Gavel to Gavel: the CFPB is reborn from its ashes | Crowe and Dunlevy

The Consumer Financial Protection Bureau – established under the Dodd-Frank legislation of 2010 – has had a difficult existence during its short lifespan. When it was created, the CFPB was given broad powers and sharp swords to enforce them. The agency was just starting to get to grips with itself when the Trump administration installed more anti-regulatory leaders who critics say chose to accommodate the industry instead of protecting consumers. Now, under the Biden administration, the agency is likely to resurrect in an even more powerful form.

President Biden has vowed to take the CFPB back to its roots – protecting consumers – and tackling racial and economic inequalities through regulatory and enforcement action. Biden is committed to using the agency’s tools to provide access to affordable housing and assistance to disadvantaged small businesses owned primarily by people of color.
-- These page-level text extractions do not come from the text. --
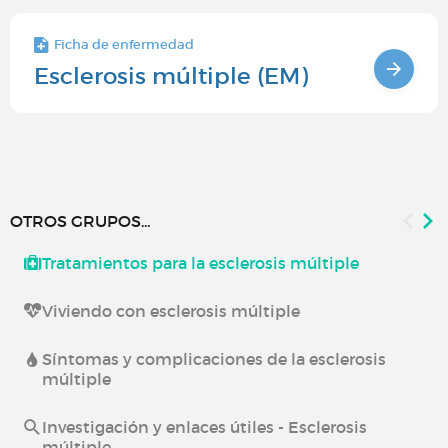
Ficha de enfermedad
Esclerosis múltiple (EM)
OTROS GRUPOS...
Tratamientos para la esclerosis múltiple
Viviendo con esclerosis múltiple
Síntomas y complicaciones de la esclerosis
múltiple
Investigación y enlaces útiles - Esclerosis
múltiple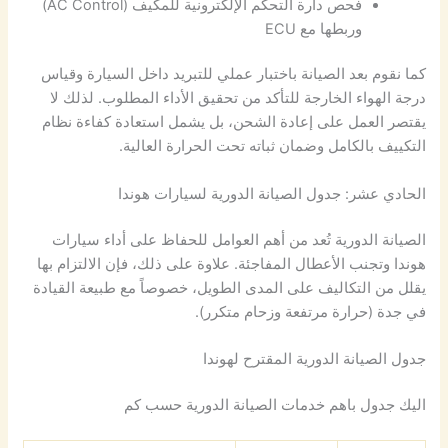
فحص دارة التحكم الإلكترونية للمكيف (AC Control)
وربطها مع ECU
كما نقوم بعد الصيانة باختبار عملي للتبريد داخل السيارة وقياس
درجة الهواء الخارجة للتأكد من تحقيق الأداء المطلوب. لذلك لا
يقتصر العمل على إعادة الشحن، بل يشمل استعادة كفاءة نظام
التكييف بالكامل وضمان ثباته تحت الحرارة العالية.
الحادي عشر: جدول الصيانة الدورية لسيارات هوندا
الصيانة الدورية تُعد من أهم العوامل للحفاظ على أداء سيارات
هوندا وتجنب الأعطال المفاجئة. علاوة على ذلك، فإن الالتزام بها
يقلل من التكاليف على المدى الطويل، خصوصاً مع طبيعة القيادة
في جدة (حرارة مرتفعة وزحام متكرر).
جدول الصيانة الدورية المقترح لهوندا
اليك جدول باهم خدمات الصيانة الدورية حسب كم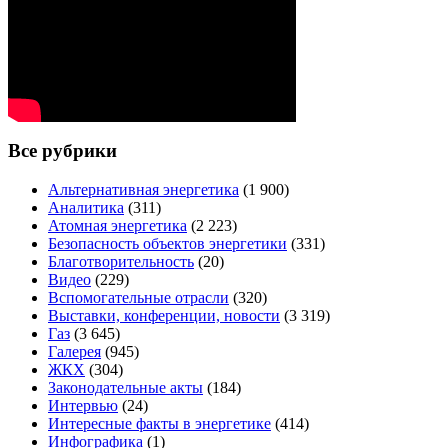
Все рубрики
Альтернативная энергетика
(1 900)
Аналитика
(311)
Атомная энергетика
(2 223)
Безопасность объектов энергетики
(331)
Благотворительность
(20)
Видео
(229)
Вспомогательные отрасли
(320)
Выставки, конференции, новости
(3 319)
Газ
(3 645)
Галерея
(945)
ЖКХ
(304)
Законодательные акты
(184)
Интервью
(24)
Интересные факты в энергетике
(414)
Инфографика
(1)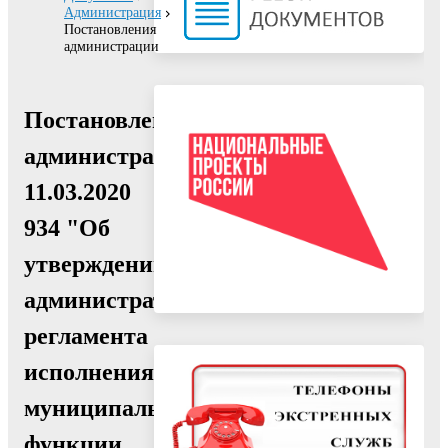
Администрация
Постановления
администрации
Постановление
администрации
11.03.2020
934 "Об
утверждении
административного
регламента
исполнения
муниципальной
функции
The COVID-19 pandemic has caused unprecedented financial hurdles for Americans, amplifying racial and economic inequalities. The early days of Biden’s presidency were spent bringing relief to consumers in the event of a pandemic, giving Americans the first look at a Biden-led CFPB. From a moratorium on foreclosure on federally guaranteed mortgages, forbearance periods for student loans and prevention for homeowners from exercising eviction rights, we can see that the CFPB of Biden will likely prioritize consumer protection over industry concerns.

President Biden has appointed Rohit Chopra, currently Commissioner of the Federal Trade Commission, as director of the CFPB. Chopra is a founding member of CFPB and was the agency’s first student loan ombudsman. Known to be an aggressive enforcer, we can expect him to pursue tougher civil penalties across the board. He said he would prioritize servicing student loans, increase regulation of the payday lending industry, strengthen debt collection regulations and tackle violations of fair loan rights.

What does this mean for financial services institutions? Expect an agency not to be afraid to pick on the industry for violations and vigorously enforce regulations, which some say were ignored under the previous administration. The financial services industry needs to stay abreast of constantly evolving regulatory developments. The industry would be wise to ensure compliance with loan equity laws through a comprehensive internal review of fair loan policies and procedures. During the Biden administration, the powers of the CFPB will likely increase, plausibly ensuring even more regulation in an already highly regulated industry.

* This article first appeared in Log recording on May 26, 2021, and is reproduced with permission from the publisher.